Since 11 years ago he won his first World Cup event (and he already has 51 victories, more than anyone in history, one more than Sven Nys, the other god of the Belgians, and father of Thibau) and his first absolute World Cup, at the age of 20, none of the rivals of the most talented grandson of Raymond Poulidor, starting with his older brother, David, continuing with the Belgian Wout van Aert, absent in Hulst due to injury, the only one who can proclaiming that he has defeated him from time to time, and won three World Cups in a row, the last eight years ago, it seems like a defeat to finish second in the races in which the Dutch star runs. And the fight to be second, repeated 12 times this season in the World Cup, the 12 that Van der Poel ran and won, is always the only exciting thing. It is a duel that two young men have fought repeatedly over the months, the Belgian Thibau Nys, 23, a flea of dynamite and determination, and the Dutch Tibor del Grosso, 22, a tall man of 1.90m, the height of Van der Poel without his shoulders or deltoids, who has already been twice under-23 world champion. Already ahead of the rest, after Van der Poel, from the first curve, both risk, skid, fall, suffer. Del Grosso (silver) beats Nys (bronze), and those behind are fighting to be fourth, and a Spaniard in the orange and blue tide of Belgians and Dutch, and an Italian. This is Felip Orts, from Alicante from La Vila-Joiosa, who goes wrong, comes back, becomes fourth and finishes seventh, not so far away, one minute behind Van der Poel, as to not hear the applause of his compatriots for an idol who celebrates his victory like Cristiano Ronaldo the goals.
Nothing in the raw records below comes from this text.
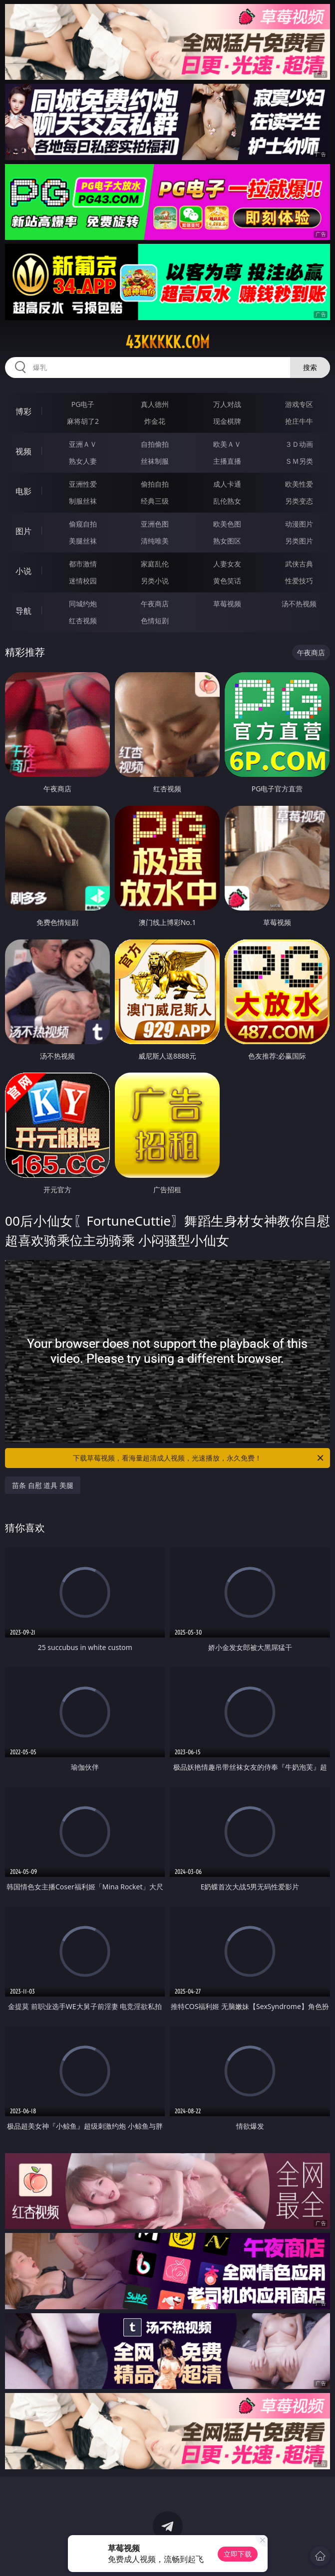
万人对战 (227, 404)
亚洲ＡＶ (83, 444)
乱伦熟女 (227, 501)
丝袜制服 (155, 461)
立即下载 (238, 2554)
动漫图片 (299, 524)
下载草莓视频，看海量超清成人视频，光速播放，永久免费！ (199, 1458)
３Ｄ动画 (299, 444)
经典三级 (155, 501)
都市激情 (83, 563)
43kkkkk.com (167, 342)
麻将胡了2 (83, 421)
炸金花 (154, 421)
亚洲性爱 (83, 484)
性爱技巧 (299, 580)
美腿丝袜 (83, 541)
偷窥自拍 (83, 524)
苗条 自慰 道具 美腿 (42, 1485)
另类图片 (299, 541)
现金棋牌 (227, 421)
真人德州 (155, 404)
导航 (23, 610)
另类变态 (299, 501)
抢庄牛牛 (299, 421)
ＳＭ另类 (299, 461)
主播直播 (227, 461)
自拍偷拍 (155, 444)
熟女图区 (227, 541)
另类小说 (155, 580)
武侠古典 (299, 563)
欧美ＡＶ (227, 444)
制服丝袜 (83, 501)
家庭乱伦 (155, 563)
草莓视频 (227, 603)
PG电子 (83, 404)
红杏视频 (83, 620)
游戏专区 (299, 404)
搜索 (310, 367)
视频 (23, 451)
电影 (23, 491)
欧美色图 (227, 524)
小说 (23, 570)
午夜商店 (155, 603)
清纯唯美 (155, 541)
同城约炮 (83, 603)
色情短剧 (155, 620)
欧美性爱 (299, 484)
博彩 (23, 411)
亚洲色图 (155, 524)
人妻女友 (227, 563)
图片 (23, 531)
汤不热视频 (299, 603)
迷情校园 (83, 580)
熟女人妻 (83, 461)
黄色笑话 (227, 580)
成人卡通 (227, 484)
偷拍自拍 (155, 484)
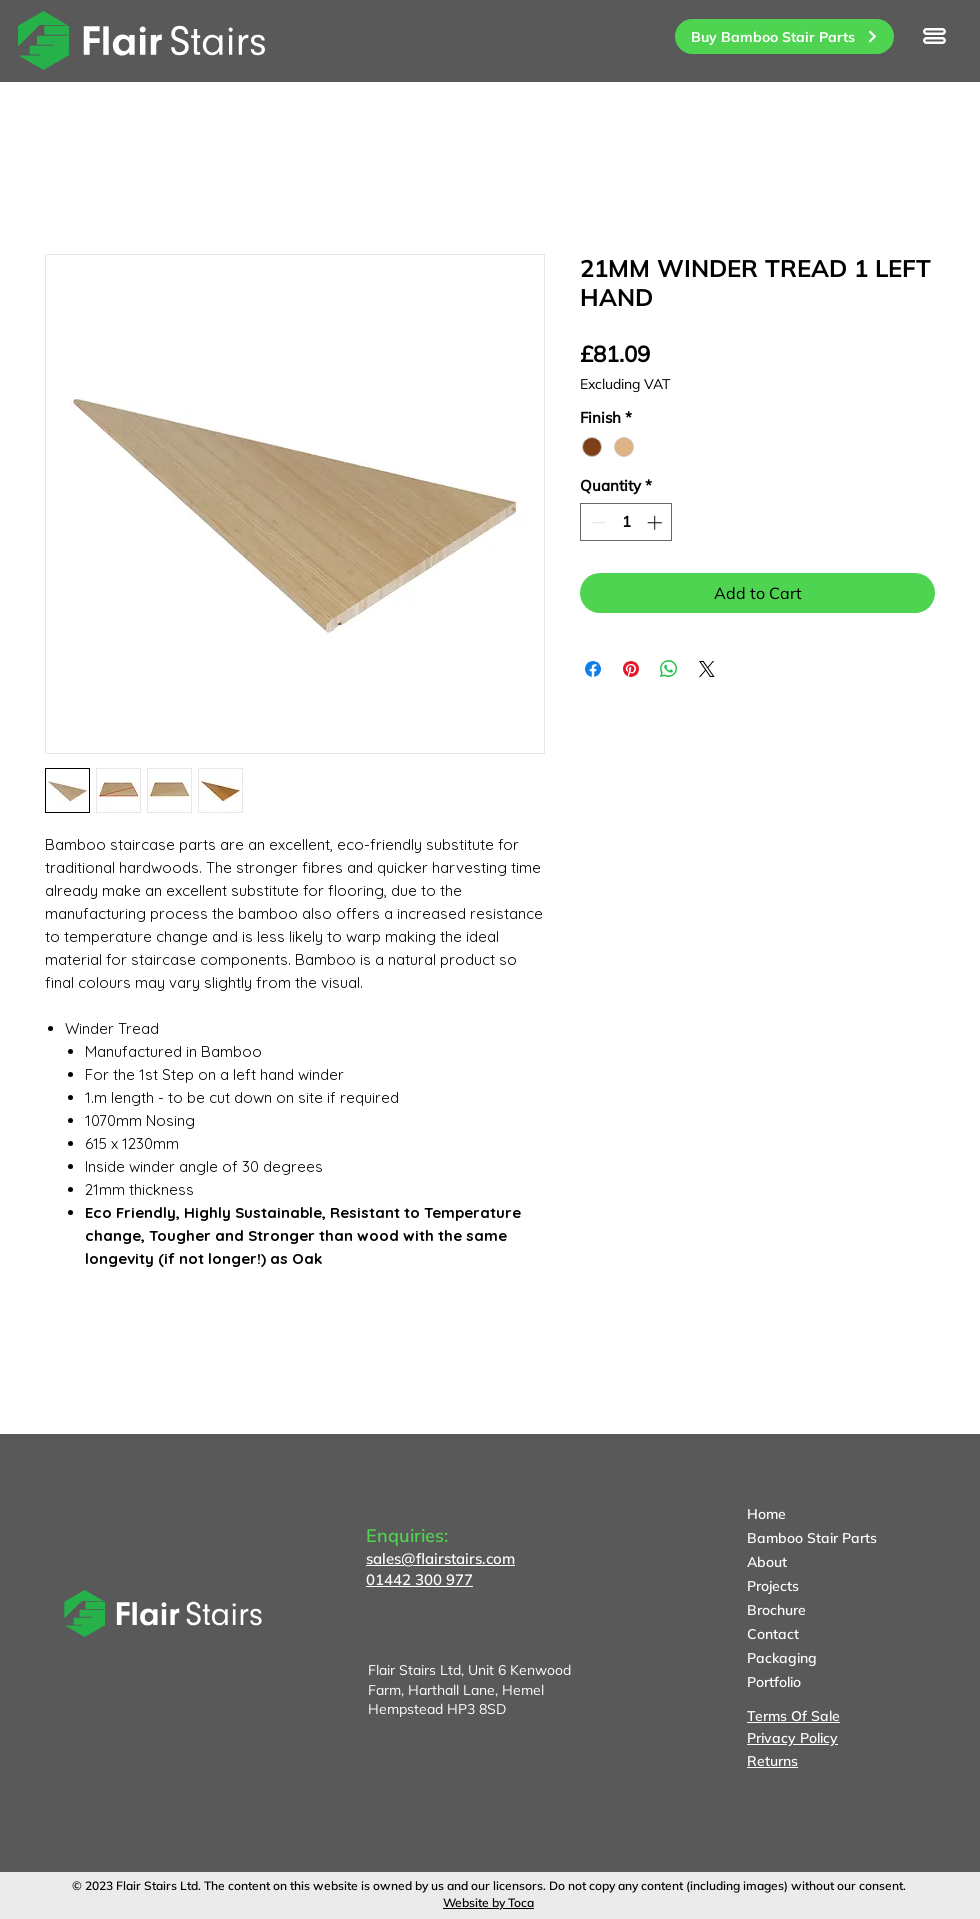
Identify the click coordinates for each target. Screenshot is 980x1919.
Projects (773, 1586)
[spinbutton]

Standing on the pedals, raising your arms, grabbing your hands and putting them down hard, here I am. “I had it very rehearsed,” says Van der Poel, who bought a house in Cumbres del Sol, in Moraira (Alicante), where he trains in winter and plays golf, and this year he trains more than ever, not only thinking about cyclocross, but, above all, about Pogacar and the Tour of Flanders, about how to ensure that the Slovenian doesn’t leave him stuck again this spring. and we invented many different celebrations. Ronaldo’s salute is one of the most used, so I thought it was the right time to imitate it.”
The routine of his victories does not bore Van der Poel — “yes, it is very special,” he says, smiling from ear to ear. “When I started cycling, my dream was to one day become a world champion in the elite category. And to now have the greatest number of titles of all time is incredible”—nor do the young people who worship him, energy, class and determination, who wants to continue his path in the mud, on the asphalt and on the cobblestones, and three hours before, in the junior event, he starts badly, looks blocked, passes 25th on the first lap, comes back and finishes fourth.